Thursday, May 05, 2005

The Letter

Yeah, you know the one. The one that I really, really need to write to the family of my organ donor.

I think about my donor a lot, but I've been thinking about him/her a lot more recently. So far, I haven't been able to bring myself to write the letter. Of course, I'm behind on this. All of the other transplant patients that I've talked to are able to do this relatively quickly. Frankly, I don't know what to say. The past couple of weeks, I've really been wondering how to even start it:

"Dear Friends," seems a little too non-chalant.

"To Whom it May Concern," is just a little too formal.

"Hello," just doesn't seem to fit right.

And that's just the first line! How in the world am I ever going to be able to express in words the gratitude that I feel?

I know what I want to tell them. I want to tell them that I've been praying for my donor and his/her family since March of 2004, even before I was technically placed on the transplant list. I want to tell them that the day I got the call to come to the hospital, I prayed for them (the family) almost all the way to Nashville from Kentucky (a 2 hour drive), and that right before they took me back to the operating room, all of my friends and family that were at the hospital prayed for them. I want to tell them that I will never be able to express my thanks for the gift that they have given me.

But from there, how much about myself do I disclose? Do they even care? Will they even read the letter? (Not that their reading it means too much, I need to do it whether they read it or not).

I try to think about what I would want to hear from the recipient if one of my loved ones was able to donate their organs, but I think I'm a little biased.

So, my question to you, my Cyber Friends, is this: what would you want to hear from me?


At 4:54 PM, Blogger Debi said...


First of all, I applaud you on your courage. Your blog site has been inspirational to me - and I know you inspire others.

To answer your question. I believe your donor family would be interested to know what some of your interests are, what your life is like (how their loved one's gift has contributed to your life's activities, interests, hobbies). It will solidify to them that their decision was the right one, knowing a part of their loved one is still living on.

I know this may be hard to hear, but you need to also anticipate the possibility that you may not ever hear from them. I know and understand that you'd like to have some sort of feedback (i.e. did they even read it) - who wouldn't - I sure would - but you have to keep in mind that this was most likely a very painful decision for them to make (to donate an organ from their dying loved one), and they're still mourning that loss. The gift they gave you was the gift of life - but it was at the high price of the life of their loved one. That's a gift that's unbelievably caring, selfless and compassionate. It was an incredible gift of love.

Maybe one day they'll try to make contact with you after they receive your letter, but please don't be discouraged if you don't hear anything for a while.

Congratulations on your new lease on life! I'm so happy for you and will remember you in my prayers.

May God continue to bless you!


At 10:11 PM, Blogger Matt said...

Don't hold back anything. Don'temper your words. Write what is on your heart. You know what you want to say; so, say it. It doesn't have to be eloquent or wordy or gramatically correct. The letter should reflect you.

My advice is to write it all down in one 30 minute session--leaving nothing out. This will be your rough draft. As such, you will be free to write whatever you please and in any order that thoughts come to you. Then, put the letter away for a day or so, and come back to it to get what you want to say out of it.

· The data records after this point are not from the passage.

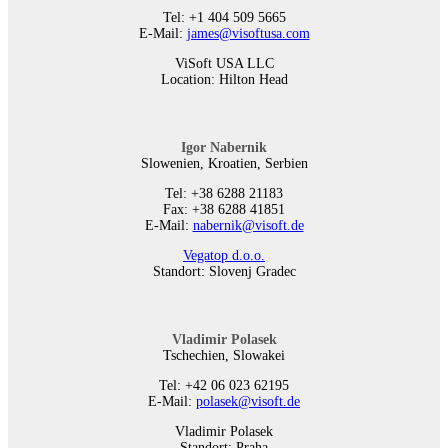
Tel: +1 404 509 5665
E-Mail:
james@visoftusa.com
ViSoft USA LLC
Location: Hilton Head
Igor Nabernik
Slowenien, Kroatien, Serbien
Tel: +38 6288 21183
Fax: +38 6288 41851
E-Mail:
nabernik@visoft.de
Vegatop d.o.o.
Standort: Slovenj Gradec
Vladimir Polasek
Tschechien, Slowakei
Tel: +42 06 023 62195
E-Mail:
polasek@visoft.de
Vladimir Polasek
Standort: Praha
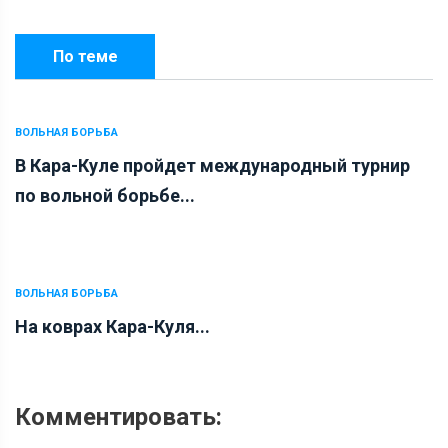
По теме
ВОЛЬНАЯ БОРЬБА
В Кара-Куле пройдет международный турнир
по вольной борьбе...
ВОЛЬНАЯ БОРЬБА
На коврах Кара-Куля...
Комментировать:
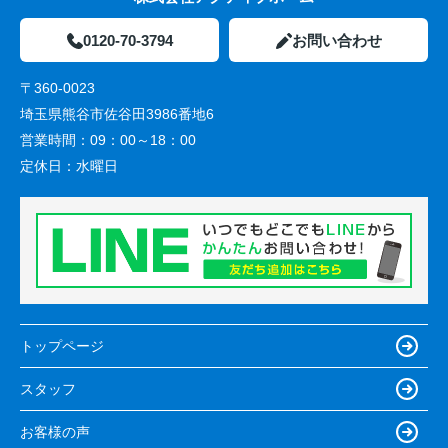
0120-70-3794
お問い合わせ
〒360-0023
埼玉県熊谷市佐谷田3986番地6
営業時間：
09：00～18：00
定休日：
水曜日
トップページ
スタッフ
お客様の声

As long as it is genuine, the message will get through. Don't worry about getting it all right. It is a thank you letter; so just say thanks, and the family will understand.

Just some thoughts.

Matt Ward

At 6:52 AM, Blogger Tony Arnold said...

Pray and let the Lord lead your heart. Also trust that He has already done so. Follow it.

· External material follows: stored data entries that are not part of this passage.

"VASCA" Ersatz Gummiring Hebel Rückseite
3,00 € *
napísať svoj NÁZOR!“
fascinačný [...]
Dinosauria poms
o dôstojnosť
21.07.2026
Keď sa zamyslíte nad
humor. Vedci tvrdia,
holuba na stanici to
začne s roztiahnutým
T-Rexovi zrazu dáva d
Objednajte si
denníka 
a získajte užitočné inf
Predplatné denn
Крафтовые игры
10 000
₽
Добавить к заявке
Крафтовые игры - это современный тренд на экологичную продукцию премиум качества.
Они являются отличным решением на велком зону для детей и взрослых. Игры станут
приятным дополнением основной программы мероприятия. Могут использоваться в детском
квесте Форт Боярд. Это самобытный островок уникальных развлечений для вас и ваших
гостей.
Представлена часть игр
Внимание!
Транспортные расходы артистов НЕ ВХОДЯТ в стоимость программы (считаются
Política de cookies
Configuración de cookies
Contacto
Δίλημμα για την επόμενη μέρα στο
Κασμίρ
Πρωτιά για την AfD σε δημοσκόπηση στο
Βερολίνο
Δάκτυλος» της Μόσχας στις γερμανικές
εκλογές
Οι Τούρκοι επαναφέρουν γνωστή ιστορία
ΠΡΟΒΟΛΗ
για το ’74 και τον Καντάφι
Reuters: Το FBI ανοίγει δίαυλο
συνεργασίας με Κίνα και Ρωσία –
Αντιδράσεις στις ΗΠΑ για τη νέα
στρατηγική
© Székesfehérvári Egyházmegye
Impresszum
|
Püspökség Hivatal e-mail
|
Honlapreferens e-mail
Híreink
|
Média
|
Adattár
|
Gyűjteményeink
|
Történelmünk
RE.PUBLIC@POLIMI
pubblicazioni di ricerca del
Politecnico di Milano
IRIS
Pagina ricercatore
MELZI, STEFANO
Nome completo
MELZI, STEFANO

At 8:23 AM, Blogger Jana said...

Well, now that I'm crying...

I like Matt's advice. But I also think that the paragraph in the middle of this post that begins with "I know what I want to tell them..." says it all.

At 8:31 AM, Blogger Amanda said...

Thanks, everyone.

ddg, Welcome to my blog! I think I have already come to the conclusion that I may never hear back from the family. That's okay. This is something that I need to do for me, too. :o)

Matt, Thanks for you advice. I think I'll try that one night when things are quiet.

Tony, Thank you. That is something that I'm still working on: trusting Him.

Jana, I didn't mean to make you cry! And I think you're right. I think I've already written part of the letter in this post. :o)

At 10:41 AM, Blogger Tony Arnold said...

Amanda, Matt's method and Jana's observation I think are dead on.

After I posted this morning, I came back and read the blog again trying to put myself in the donor family's shoes.

I think I would want the letter. It might bring meaning to their loss that wouldn't exist otherwise. And they won't know that unless they hear from you. It would seem to be some comfort to them from my perspective.